I’ve been a little sporadic this week in my writing, well, in my blogging. I write everyday. I have print journals again since the Fall Out of 2006 (if you don’t know, you gotta read here), so I’ve written there, but I didn’t think the info sorta applied here.
Unfortunately, the interaction and the mad love I have for all of you caused me to just go ahead and…let it all hang out.
Many of you have sent me emails and asked how am I handling being 4 kids short of my crew and I haven’t responded. Mostly because the truth is wierd, unexpected. See, DH and I have been having a hard time adjusting to a life with the other children. We’re not sleeping, our schedules/our flow is so off, so broken and I have been on edge, anxious since last Monday, the 9th. I placed all of these unrealistic expectations on myself/created these crazy to-do lists assuming that I can do all things with no children and I completely forgot that I’m human, that I have limitations. Well, that’s part of it.
There’s more and it’s difficult to share, but I hope it helps.

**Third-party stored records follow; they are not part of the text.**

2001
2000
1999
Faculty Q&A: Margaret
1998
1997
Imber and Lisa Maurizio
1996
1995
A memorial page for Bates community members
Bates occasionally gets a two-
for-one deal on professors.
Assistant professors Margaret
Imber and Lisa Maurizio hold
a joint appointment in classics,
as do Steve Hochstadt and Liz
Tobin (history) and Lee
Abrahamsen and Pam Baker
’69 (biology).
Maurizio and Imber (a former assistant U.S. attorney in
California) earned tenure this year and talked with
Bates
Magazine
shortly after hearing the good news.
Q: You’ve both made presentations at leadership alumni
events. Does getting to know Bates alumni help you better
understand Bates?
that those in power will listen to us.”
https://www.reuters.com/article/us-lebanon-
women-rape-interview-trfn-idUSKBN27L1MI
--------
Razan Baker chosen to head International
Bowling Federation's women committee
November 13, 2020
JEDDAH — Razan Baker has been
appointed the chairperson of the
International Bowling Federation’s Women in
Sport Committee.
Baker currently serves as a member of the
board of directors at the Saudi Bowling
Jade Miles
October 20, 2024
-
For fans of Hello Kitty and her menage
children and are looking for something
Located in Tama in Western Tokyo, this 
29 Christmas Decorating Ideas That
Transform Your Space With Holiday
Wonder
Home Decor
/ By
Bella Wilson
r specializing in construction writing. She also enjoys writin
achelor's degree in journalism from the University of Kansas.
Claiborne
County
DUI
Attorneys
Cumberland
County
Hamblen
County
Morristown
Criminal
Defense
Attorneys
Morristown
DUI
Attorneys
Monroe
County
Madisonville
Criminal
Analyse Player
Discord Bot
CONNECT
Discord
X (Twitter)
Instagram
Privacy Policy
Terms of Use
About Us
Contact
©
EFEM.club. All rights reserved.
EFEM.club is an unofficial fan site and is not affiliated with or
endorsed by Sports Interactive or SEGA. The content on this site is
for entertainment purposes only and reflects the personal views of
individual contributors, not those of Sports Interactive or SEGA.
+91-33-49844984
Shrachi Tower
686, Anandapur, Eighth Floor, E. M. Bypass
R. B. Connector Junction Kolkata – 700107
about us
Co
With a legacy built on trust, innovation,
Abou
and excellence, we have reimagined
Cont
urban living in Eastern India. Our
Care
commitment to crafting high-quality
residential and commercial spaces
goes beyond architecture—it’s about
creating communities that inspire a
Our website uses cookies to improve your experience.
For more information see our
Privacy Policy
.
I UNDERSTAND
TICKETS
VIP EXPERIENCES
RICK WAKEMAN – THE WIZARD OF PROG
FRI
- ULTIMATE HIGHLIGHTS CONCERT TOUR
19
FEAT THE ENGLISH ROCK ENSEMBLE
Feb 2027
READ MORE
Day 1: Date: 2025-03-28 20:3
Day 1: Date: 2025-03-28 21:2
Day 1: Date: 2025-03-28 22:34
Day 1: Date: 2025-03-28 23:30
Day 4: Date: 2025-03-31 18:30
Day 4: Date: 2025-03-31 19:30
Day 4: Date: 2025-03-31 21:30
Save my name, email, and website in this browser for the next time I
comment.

Being without my little people has caused me to face some hard truths about what the choice to be at home for as long as I have has cost me…I have impeccable administrative skills and I like to handle my business, but the challenges of my “business” being the same place where I’m supposed to have peace, show love, cook, entertain…People don’t understand “how I do it”! The truth is I wasn’t doing it and it caught up with me this week. I never found a middle ground, a system in my house that worked for everybody…I’ve thought about plenty, halfway implemented many, but nothing really stuck and I…I caved in. I threw the clothes on the floor in the closet because I was tired of labeling the drawers, teaching them to fod them and it seemed no one listened. I was the one who got the mail, threw on the abyss known as the dining room table and forgot about it once I fed the kids and sat down to rest my feet. When I tell you that I had mail from months ago cluttering up my file cabinets (you know the new ones that are serving as storage cabinets because I haven’t taken the time to organize the files…you know the assorted color hanging and file folders that are in the same drawer!) and I had…just thinking about it makes me want to choke…a collection notice from some agency for $8.90! When I called the company, completely embarrassed, we both just started laughing. How did my life just get so out of control?
It doesn’t take a rocket science to figure that out…2 jobs, 2 cross-country moves, an inventory-intensive in-home business (not any more, but the residue still exists), a coaching practice, 7 peoples personal history (medical/dental), car accidents, teaching 3 different grades, serving in ministry, holding offices in several different organizations…UGGH! You get the picture. It’s friggin’ nuts and I just realized how important it is for slow down and regroup, but the realization came at such a high price.
The price of personal peace, self-worth…see while I sat in a quiet room, doing my hypercritical/intense self-analysis plus talking to a new great gurlfriend, who happens to be a psychiatrist, I realized that I haven’t forgiven myself and that I’m losing sleep, having trouble breathing (as I looked at the piles and the credit reports and the…life) because I have time to focus on what I’m NOT instead of what I am.
See those little people who need food, help with math, counseling on how to get the last of the jelly out of the jar…they remind me of who I am, how wonderful of a job I’m doing. Although my oldest is here (and she is awesome by the way..I’ll talk about her in my next post), I feel like I should have been better, perfect…I should have never let the papers pile up, let the clothes stay in the basket…I just shouldn’t have done it. What’s wrong with me? My life isn’t that much…other women do it with less and this doesn’t happen to them.
Yup, I was selling tickets to a slamming self-loathing party and thank God, my girls Mia/Ce’/Dr. Green/Liana, weren’t buying it.
I’ve made mad progress this past week or so, conquering my fears, taking baby steps (like a bag of clothes a day or a box of clutter to get rid of a week) and I’ve had some great breakthroughs in this whole forgiving of myself. I had to watch my language, my diet (certain foods like sweets don’t help to clear your mental clutter), increase my exercise regiment (I had been walking 3 miles or so daily, but I put in a half mile to a mile jog and man has that helped), and I’ve opened up to people about how being a perfectionist (as much as I thought I had recovered) came flooding me the moment the kids were gone. It was like free reign to kick that obsessive-compulsive stuff into high gear. I’m task-oriented, performance-driven…I just didn’t think that being a SAHM was enough…no stats, nothing measurable, no reward ceremony, annual merit increase and I need that…well, I got that in these loving, insightful, joyous children who I direct, inspire, develop. I just lost sight of that. For a minute. The enemy comes to steal, kill and destroy…he knocked me down, but he won’t win.
Is there some aspect of your past choices, your past experiences that’s keeping you from moving forward? Are you carrying around some negative emotion, like unforgiveness/self-doubt, that has you afraid, stuck? Still thinking about that scam you invested in and how you lost your car? Mad at the shopping spree you went on because your friend was depressed and now your closet has clothes with tags on them that you don’t even like? Please share how you’re not getting over you! We promise not to buy tickets to your pity-party…just encourage you to change venues and move on.